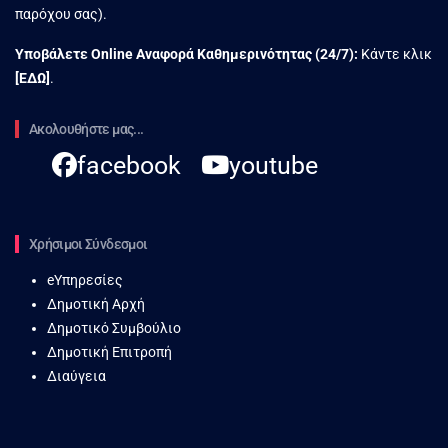
παρόχου σας).
Υποβάλετε Online Αναφορά Kαθημερινότητας (24/7):
Κάντε κλικ
[
ΕΔΩ
]
.
Ακολουθήστε μας...
facebook
youtube
Χρήσιμοι Σύνδεσμοι
eΥπηρεσίες
Δημοτική Αρχή
Δημοτικό Συμβούλιο
Δημοτική Επιτροπή
Διαύγεια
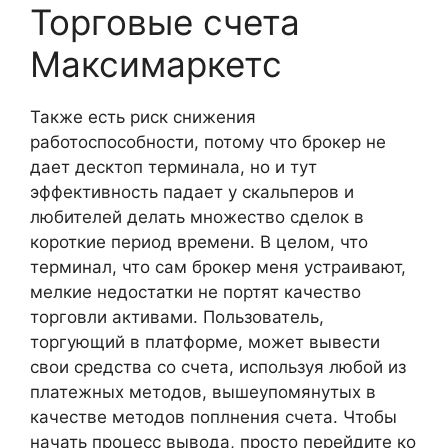
Торговые счета
Максимаркетс
Также есть риск снижения
работоспособности, потому что брокер не
дает десктоп терминала, но и тут
эффективность падает у скальперов и
любителей делать множество сделок в
короткие период времени. В целом, что
терминал, что сам брокер меня устраивают,
мелкие недостатки не портят качество
торговли активами. Пользователь,
торгующий в платформе, может вывести
свои средства со счета, используя любой из
платежных методов, вышеупомянутых в
качестве методов поплнения счета. Чтобы
начать процесс вывода, просто перейдите ко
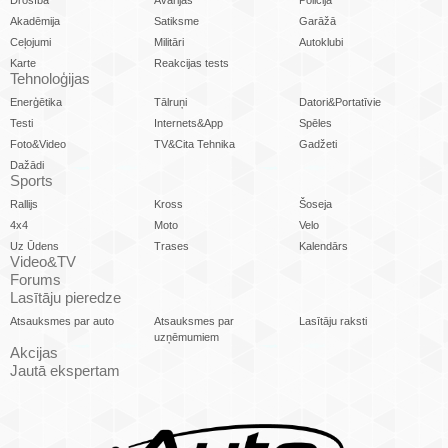
Drošība
Avārijas
Policija
Akadēmija
Satiksme
Garāžā
Ceļojumi
Militāri
Autoklubi
Karte
Reakcijas tests
Tehnoloģijas
Enerģētika
Tālruņi
Datori&Portatīvie
Testi
Internets&App
Spēles
Foto&Video
TV&Cita Tehnika
Gadžeti
Dažādi
Sports
Rallijs
Kross
Šoseja
4x4
Moto
Velo
Uz Ūdens
Trases
Kalendārs
Video&TV
Forums
Lasītāju pieredze
Atsauksmes par auto
Atsauksmes par
Lasītāju raksti
uzņēmumiem
Akcijas
Jautā ekspertam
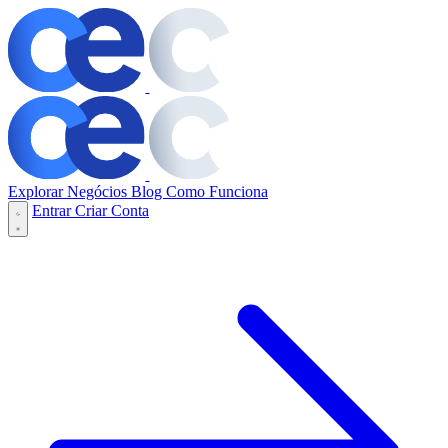
Explorar Negócios
Blog
Como Funciona
Entrar
Criar Conta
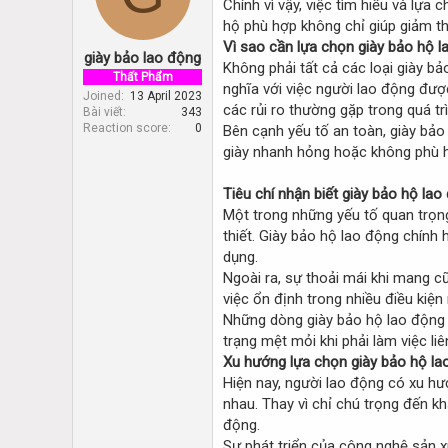
Chính vì vậy, việc tìm hiểu và lựa 
d
d
s
a
hộ phù hợp không chỉ giúp giảm th
t
t
Vì sao cần lựa chọn giày bảo hộ 
giày bảo lao động
a
e
Không phải tất cả các loại giày b
r
Thất Phẩm
nghĩa với việc người lao động đượ
t
Joined
13 April 2023
các rủi ro thường gặp trong quá tr
Bài viết
343
e
Reaction score
0
Bên cạnh yếu tố an toàn, giày bảo
r
giày nhanh hỏng hoặc không phù h
Tiêu chí nhận biết giày bảo hộ la
Một trong những yếu tố quan trọn
thiết. Giày bảo hộ lao động chính
dụng.
Ngoài ra, sự thoải mái khi mang c
việc ổn định trong nhiều điều kiệ
Những dòng giày bảo hộ lao động đ
trạng mệt mỏi khi phải làm việc li
Xu hướng lựa chọn giày bảo hộ la
Hiện nay, người lao động có xu hư
nhau. Thay vì chỉ chú trọng đến 
động.
Sự phát triển của công nghệ sản 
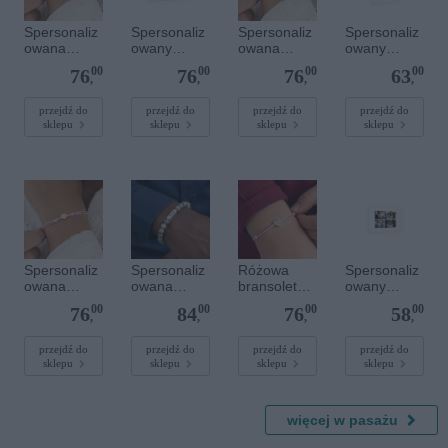
Spersonaliz
Spersonaliz
Spersonaliz
Spersonaliz
owana
owany
owana
owany
bransoletka
plakat - 60 x
bransoletka
plakat - 30 x
00
00
00
00
76
76
76
63
sznurkowa -
40 cm
sznurkowa -
40 cm
,
,
,
,
Niebieska -
Różowa -
Srebrne
Srebrne
przejdź do
przejdź do
przejdź do
przejdź do
sklepu
sklepu
sklepu
sklepu
serce
kółko
Spersonaliz
Spersonaliz
Różowa
Spersonaliz
owana
owana
bransoletka
owany
bransoletka
bransoletka
sznurkowa
plakat - 30 x
00
00
00
00
76
84
76
58
sznurkowa -
z
dla dzieci -
20 cm
,
,
,
,
Różowa -
kamieniami
Spersonaliz
Złote kółko
szlachetnym
owana -
przejdź do
przejdź do
przejdź do
przejdź do
sklepu
sklepu
sklepu
sklepu
i - Szary - M
Srebrne
- 6 mm
serce
więcej w pasażu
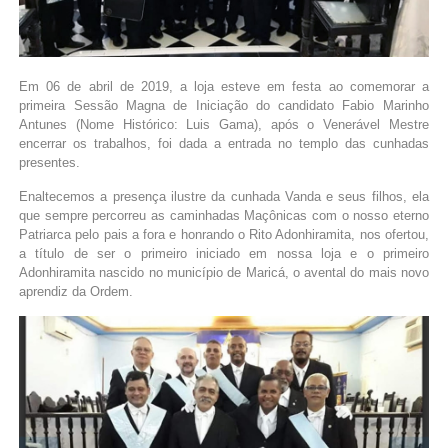
Em 06 de abril de 2019, a loja esteve em festa ao comemorar a
primeira Sessão Magna de Iniciação do candidato Fabio Marinho
Antunes (Nome Histórico: Luis Gama), após o Venerável Mestre
encerrar os trabalhos, foi dada a entrada no templo das cunhadas
presentes.
Enaltecemos a presença ilustre da cunhada Vanda e seus filhos, ela
que sempre percorreu as caminhadas Maçônicas com o nosso eterno
Patriarca pelo pais a fora e honrando o Rito Adonhiramita, nos ofertou,
a título de ser o primeiro iniciado em nossa loja e o primeiro
Adonhiramita nascido no município de Maricá, o avental do mais novo
aprendiz da Ordem.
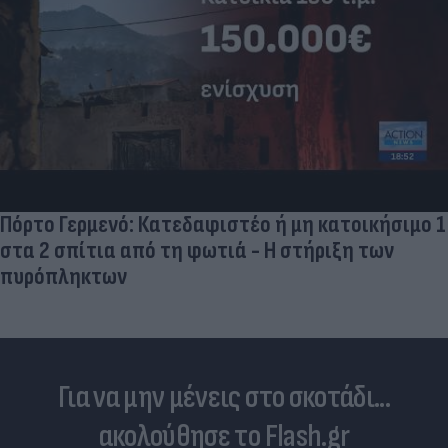
Πρωτοφανές σκάνδαλο - Aθλήτριες
«φουσκώνουν» τον στηθόδεσμό τους για να
έχουν πλεονέκτημα
Για να μην μένεις στο σκοτάδι...
ακολούθησε το Flash.gr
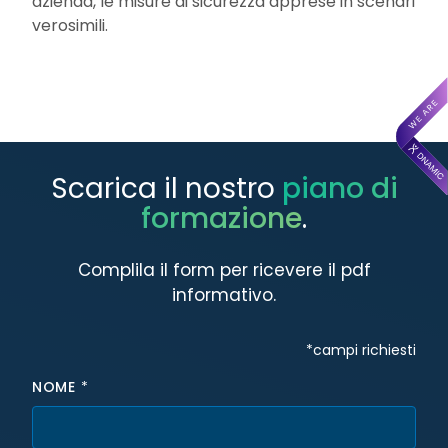
azienda, le misure di sicurezza apprese in scenari
verosimili.
Scarica il nostro
piano di
formazione
.
Complila il form per ricevere il pdf
informativo.
Hidden fields
*campi richiesti
NOME
*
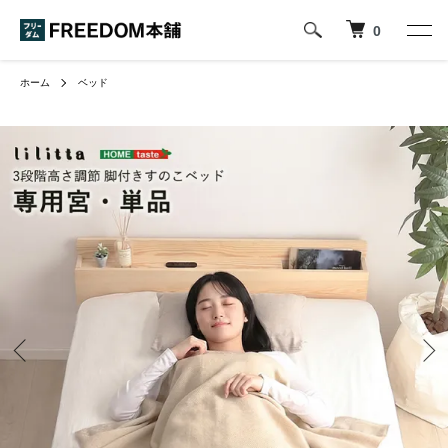
0
ホーム
ベッド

========

_Problem to work on_. An exact copy of the listing above, minus its pictures, is what is needed here.

_Solution for this exercise_.
παρόχου σας).
Υποβάλετε Online Αναφορά Kαθημερινότητας (24/7):
Κάντε κλικ
[
ΕΔΩ
]
.
Ακολουθήστε μας...
facebook
youtube
Χρήσιμοι Σύνδεσμοι
eΥπηρεσίες
Δημοτική Αρχή
Δημοτικό Συμβούλιο
Δημοτική Επιτροπή
Διαύγεια
Торговые счета
Максимаркетс
Также есть риск снижения
работоспособности, потому что брокер не
дает десктоп терминала, но и тут
эффективность падает у скальперов и
любителей делать множество сделок в
короткие период времени. В целом, что
терминал, что сам брокер меня устраивают,
мелкие недостатки не портят качество
торговли активами. Пользователь,
торгующий в платформе, может вывести
свои средства со счета, используя любой из
платежных методов, вышеупомянутых в
качестве методов поплнения счета. Чтобы
начать процесс вывода, просто перейдите ко
Drošība
Avārijas
Policija
Akadēmija
Satiksme
Garāžā
Ceļojumi
Militāri
Autoklubi
Karte
Reakcijas tests
Tehnoloģijas
Enerģētika
Tālruņi
Datori&Portatīvie
Testi
Internets&App
Spēles
Foto&Video
TV&Cita Tehnika
Gadžeti
Dažādi
Sports
Rallijs
Kross
Šoseja
4x4
Moto
Velo
Uz Ūdens
Trases
Kalendārs
Video&TV
Forums
Lasītāju pieredze
Atsauksmes par auto
Atsauksmes par
Lasītāju raksti
uzņēmumiem
Akcijas
Jautā ekspertam
Explorar Negócios
Blog
Como Funciona
Entrar
Criar Conta
Chính vì vậy, việc tìm hiểu và lựa 
d
d
s
a
hộ phù hợp không chỉ giúp giảm th
t
t
Vì sao cần lựa chọn giày bảo hộ 
giày bảo lao động
a
e
Không phải tất cả các loại giày b
r
Thất Phẩm
nghĩa với việc người lao động đượ
t
Joined
13 April 2023
các rủi ro thường gặp trong quá tr
Bài viết
343
e
Reaction score
0
Bên cạnh yếu tố an toàn, giày bảo
r
giày nhanh hỏng hoặc không phù h
Tiêu chí nhận biết giày bảo hộ la
Một trong những yếu tố quan trọn
thiết. Giày bảo hộ lao động chính
dụng.
Ngoài ra, sự thoải mái khi mang c
việc ổn định trong nhiều điều kiệ
Những dòng giày bảo hộ lao động đ
trạng mệt mỏi khi phải làm việc li
Xu hướng lựa chọn giày bảo hộ la
Hiện nay, người lao động có xu hư
nhau. Thay vì chỉ chú trọng đến 
động.
Sự phát triển của công nghệ sản 
Spersonaliz
Spersonaliz
Spersonaliz
Spersonaliz
owana
owany
owana
owany
bransoletka
plakat - 60 x
bransoletka
plakat - 30 x
00
00
00
00
76
76
76
63
sznurkowa -
40 cm
sznurkowa -
40 cm
,
,
,
,
Niebieska -
Różowa -
Srebrne
Srebrne
przejdź do
przejdź do
przejdź do
przejdź do
sklepu
sklepu
sklepu
sklepu
serce
kółko
Spersonaliz
Spersonaliz
Różowa
Spersonaliz
owana
owana
bransoletka
owany
bransoletka
bransoletka
sznurkowa
plakat - 30 x
00
00
00
00
76
84
76
58
sznurkowa -
z
dla dzieci -
20 cm
,
,
,
,
Różowa -
kamieniami
Spersonaliz
Złote kółko
szlachetnym
owana -
przejdź do
przejdź do
przejdź do
przejdź do
sklepu
sklepu
sklepu
sklepu
i - Szary - M
Srebrne
- 6 mm
serce
więcej w pasażu
Em 06 de abril de 2019, a loja esteve em festa ao comemorar a
primeira Sessão Magna de Iniciação do candidato Fabio Marinho
Antunes (Nome Histórico: Luis Gama), após o Venerável Mestre
encerrar os trabalhos, foi dada a entrada no templo das cunhadas
presentes.
Enaltecemos a presença ilustre da cunhada Vanda e seus filhos, ela
que sempre percorreu as caminhadas Maçônicas com o nosso eterno
Patriarca pelo pais a fora e honrando o Rito Adonhiramita, nos ofertou,
a título de ser o primeiro iniciado em nossa loja e o primeiro
Adonhiramita nascido no município de Maricá, o avental do mais novo
aprendiz da Ordem.
Πρωτοφανές σκάνδαλο - Aθλήτριες
«φουσκώνουν» τον στηθόδεσμό τους για να
έχουν πλεονέκτημα
Για να μην μένεις στο σκοτάδι...
ακολούθησε το Flash.gr
azienda, le misure di sicurezza apprese in scenari
verosimili.
Scarica il nostro
piano di
formazione
.
Complila il form per ricevere il pdf
informativo.
Hidden fields
*campi richiesti
NOME
*
0
ホーム
ベッド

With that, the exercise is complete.